Your instructions:
Restate all data exactly. No images.

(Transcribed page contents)
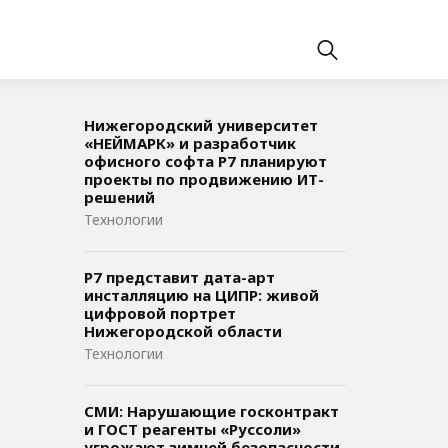
Нижегородский университет
«НЕЙМАРК» и разработчик
офисного софта P7 планируют
проекты по продвижению ИТ-
решений
Технологии
,
Р7 представит дата-арт
инсталляцию на ЦИПР: живой
цифровой портрет
Нижегородской области
Технологии
СМИ: Нарушающие госконтракт
и ГОСТ реагенты «Руссоли»
угрожают зимней безопасности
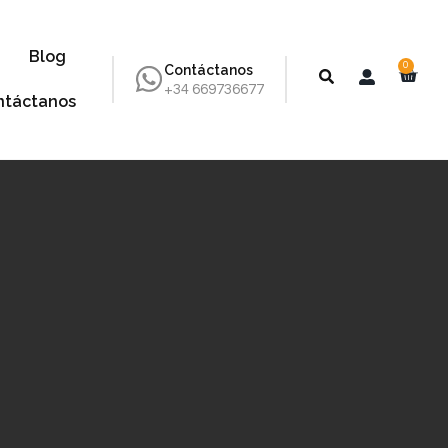
Blog
0
Contáctanos
+34 669736677
ntáctanos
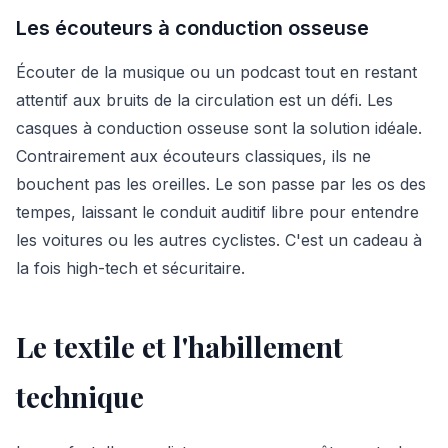
Les écouteurs à conduction osseuse
Écouter de la musique ou un podcast tout en restant
attentif aux bruits de la circulation est un défi. Les
casques à conduction osseuse sont la solution idéale.
Contrairement aux écouteurs classiques, ils ne
bouchent pas les oreilles. Le son passe par les os des
tempes, laissant le conduit auditif libre pour entendre
les voitures ou les autres cyclistes. C'est un cadeau à
la fois high-tech et sécuritaire.
Le textile et l'habillement
technique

Exercise output:
Нижегородский университет
«НЕЙМАРК» и разработчик
офисного софта P7 планируют
проекты по продвижению ИТ-
решений
Технологии
,
Р7 представит дата-арт
инсталляцию на ЦИПР: живой
цифровой портрет
Нижегородской области
Технологии
СМИ: Нарушающие госконтракт
и ГОСТ реагенты «Руссоли»
угрожают зимней безопасности
Blog
0
Contáctanos
+34 669736677
ntáctanos
Les écouteurs à conduction osseuse
Écouter de la musique ou un podcast tout en restant
attentif aux bruits de la circulation est un défi. Les
casques à conduction osseuse sont la solution idéale.
Contrairement aux écouteurs classiques, ils ne
bouchent pas les oreilles. Le son passe par les os des
tempes, laissant le conduit auditif libre pour entendre
les voitures ou les autres cyclistes. C'est un cadeau à
la fois high-tech et sécuritaire.
Le textile et l'habillement
technique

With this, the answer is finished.